Exercise requirements: Below are some entries. Transcribe the lines from the one holding "Attention: German boosters" to the one holding "NÃO HÁ MINICURSO CADASTRADO.", inclusive, but not the pictures among them.

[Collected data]
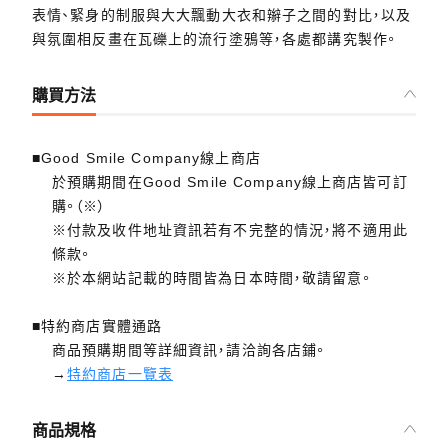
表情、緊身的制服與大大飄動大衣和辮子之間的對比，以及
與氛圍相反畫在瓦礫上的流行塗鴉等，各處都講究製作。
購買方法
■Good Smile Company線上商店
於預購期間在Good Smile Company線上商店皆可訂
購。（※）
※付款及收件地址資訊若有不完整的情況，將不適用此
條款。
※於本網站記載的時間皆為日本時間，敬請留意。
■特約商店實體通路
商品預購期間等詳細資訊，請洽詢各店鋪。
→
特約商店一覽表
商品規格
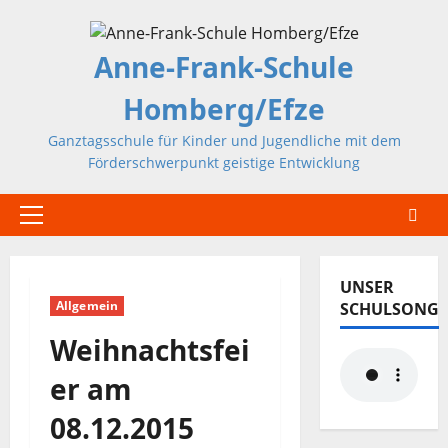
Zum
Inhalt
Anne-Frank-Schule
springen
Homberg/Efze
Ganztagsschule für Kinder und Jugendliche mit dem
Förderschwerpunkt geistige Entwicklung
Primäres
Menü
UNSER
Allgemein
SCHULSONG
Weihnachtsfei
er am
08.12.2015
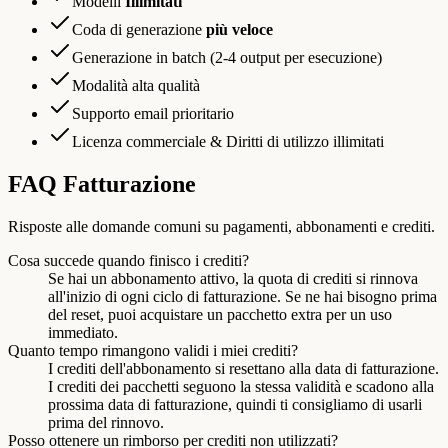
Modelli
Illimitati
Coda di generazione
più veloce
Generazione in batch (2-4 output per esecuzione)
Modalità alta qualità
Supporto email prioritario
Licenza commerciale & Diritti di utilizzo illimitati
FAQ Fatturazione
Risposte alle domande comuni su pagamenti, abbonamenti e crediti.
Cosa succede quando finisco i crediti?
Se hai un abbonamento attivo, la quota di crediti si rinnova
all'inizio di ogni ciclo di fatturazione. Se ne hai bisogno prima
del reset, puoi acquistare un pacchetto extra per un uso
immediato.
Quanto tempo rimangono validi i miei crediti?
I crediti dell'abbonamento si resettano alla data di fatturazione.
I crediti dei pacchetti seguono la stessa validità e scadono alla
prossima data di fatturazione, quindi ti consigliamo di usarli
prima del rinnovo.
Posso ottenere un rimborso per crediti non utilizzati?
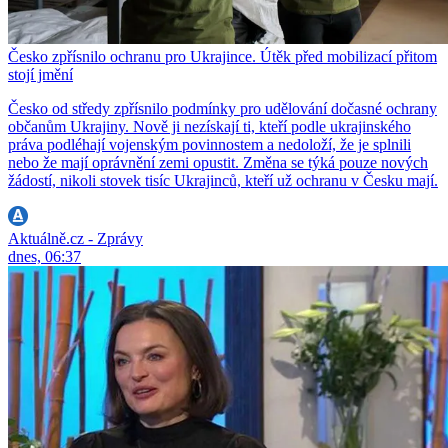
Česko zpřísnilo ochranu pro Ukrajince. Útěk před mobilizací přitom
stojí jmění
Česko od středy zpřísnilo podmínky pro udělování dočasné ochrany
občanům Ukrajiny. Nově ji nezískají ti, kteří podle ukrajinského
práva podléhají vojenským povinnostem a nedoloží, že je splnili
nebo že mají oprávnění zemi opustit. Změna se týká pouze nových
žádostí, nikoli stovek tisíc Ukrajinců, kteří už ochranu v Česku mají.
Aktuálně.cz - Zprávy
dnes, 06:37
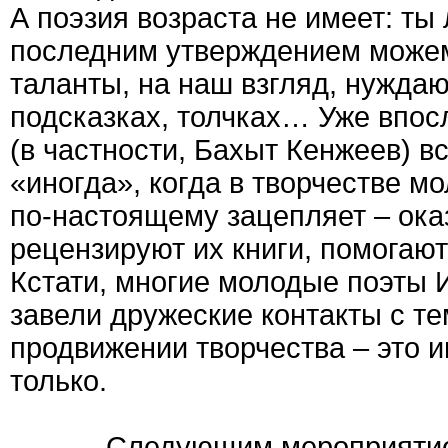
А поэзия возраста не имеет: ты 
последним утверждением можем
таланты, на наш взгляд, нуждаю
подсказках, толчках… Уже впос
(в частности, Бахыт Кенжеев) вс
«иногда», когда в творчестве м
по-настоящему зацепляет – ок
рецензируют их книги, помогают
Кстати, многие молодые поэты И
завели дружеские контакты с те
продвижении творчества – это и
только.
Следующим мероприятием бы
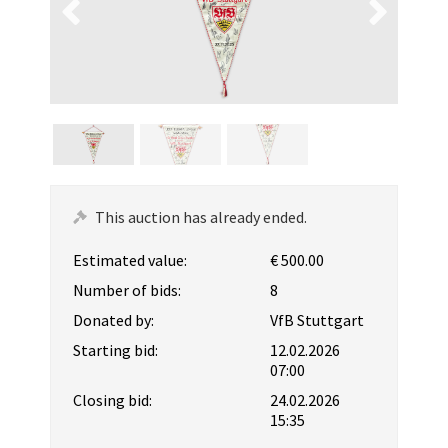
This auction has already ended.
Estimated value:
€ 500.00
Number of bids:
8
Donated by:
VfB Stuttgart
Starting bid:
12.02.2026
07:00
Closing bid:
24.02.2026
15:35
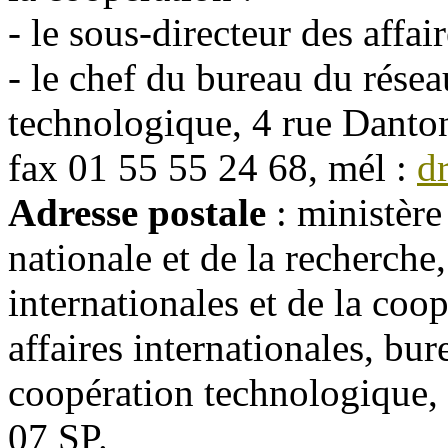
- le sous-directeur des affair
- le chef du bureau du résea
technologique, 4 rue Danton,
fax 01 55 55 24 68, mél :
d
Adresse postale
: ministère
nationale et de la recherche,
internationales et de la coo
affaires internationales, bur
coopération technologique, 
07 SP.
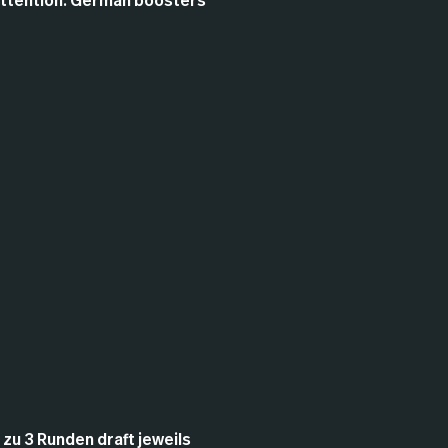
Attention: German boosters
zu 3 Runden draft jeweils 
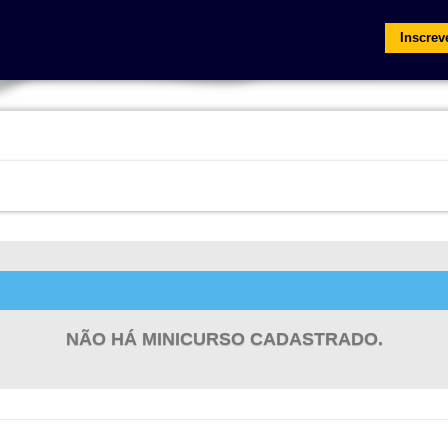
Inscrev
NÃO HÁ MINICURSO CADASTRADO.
* * *
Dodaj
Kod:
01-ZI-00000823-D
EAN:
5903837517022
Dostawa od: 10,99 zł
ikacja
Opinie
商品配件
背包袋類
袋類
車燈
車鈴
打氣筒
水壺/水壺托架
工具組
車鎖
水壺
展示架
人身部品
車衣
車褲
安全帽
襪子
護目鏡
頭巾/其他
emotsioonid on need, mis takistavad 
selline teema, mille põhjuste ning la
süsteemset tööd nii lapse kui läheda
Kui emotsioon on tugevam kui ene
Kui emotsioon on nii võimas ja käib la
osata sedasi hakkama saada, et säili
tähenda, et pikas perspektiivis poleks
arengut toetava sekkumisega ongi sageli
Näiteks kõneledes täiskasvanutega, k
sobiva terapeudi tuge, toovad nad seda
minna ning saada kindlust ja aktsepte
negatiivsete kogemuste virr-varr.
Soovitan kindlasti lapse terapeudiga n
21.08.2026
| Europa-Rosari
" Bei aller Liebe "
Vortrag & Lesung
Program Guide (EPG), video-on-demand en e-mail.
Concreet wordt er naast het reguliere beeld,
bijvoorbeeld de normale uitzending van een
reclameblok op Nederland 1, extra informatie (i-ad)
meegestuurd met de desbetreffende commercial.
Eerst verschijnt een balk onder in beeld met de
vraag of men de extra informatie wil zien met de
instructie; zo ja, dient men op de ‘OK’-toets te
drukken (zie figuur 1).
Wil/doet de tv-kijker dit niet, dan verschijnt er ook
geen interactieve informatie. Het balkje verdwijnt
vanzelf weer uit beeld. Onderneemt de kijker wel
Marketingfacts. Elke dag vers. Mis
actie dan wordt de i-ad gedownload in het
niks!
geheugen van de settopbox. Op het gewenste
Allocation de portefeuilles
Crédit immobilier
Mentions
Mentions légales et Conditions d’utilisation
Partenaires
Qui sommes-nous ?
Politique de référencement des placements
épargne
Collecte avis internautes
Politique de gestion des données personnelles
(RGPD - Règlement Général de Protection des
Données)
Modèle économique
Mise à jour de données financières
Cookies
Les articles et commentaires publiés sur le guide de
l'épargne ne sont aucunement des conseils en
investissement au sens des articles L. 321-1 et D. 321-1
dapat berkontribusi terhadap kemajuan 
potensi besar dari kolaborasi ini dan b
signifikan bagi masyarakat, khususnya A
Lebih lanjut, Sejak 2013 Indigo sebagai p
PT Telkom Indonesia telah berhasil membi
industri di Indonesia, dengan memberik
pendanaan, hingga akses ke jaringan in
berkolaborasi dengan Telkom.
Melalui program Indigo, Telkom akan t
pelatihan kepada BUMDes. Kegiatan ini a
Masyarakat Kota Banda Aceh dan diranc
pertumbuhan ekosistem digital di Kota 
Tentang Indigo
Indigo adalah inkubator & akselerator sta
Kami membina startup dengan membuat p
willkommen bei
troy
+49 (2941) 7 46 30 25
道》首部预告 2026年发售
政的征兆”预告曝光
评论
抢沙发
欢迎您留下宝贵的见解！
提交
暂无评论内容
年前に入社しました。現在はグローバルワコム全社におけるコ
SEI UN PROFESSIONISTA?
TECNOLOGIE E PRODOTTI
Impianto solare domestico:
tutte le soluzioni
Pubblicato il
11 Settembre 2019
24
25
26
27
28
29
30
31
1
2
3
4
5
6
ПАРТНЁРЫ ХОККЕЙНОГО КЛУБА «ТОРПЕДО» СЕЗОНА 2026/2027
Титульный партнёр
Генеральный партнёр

Result of this exercise:
Attention: German boosters
zu 3 Runden draft jeweils 
Inscrev
NÃO HÁ MINICURSO CADASTRADO.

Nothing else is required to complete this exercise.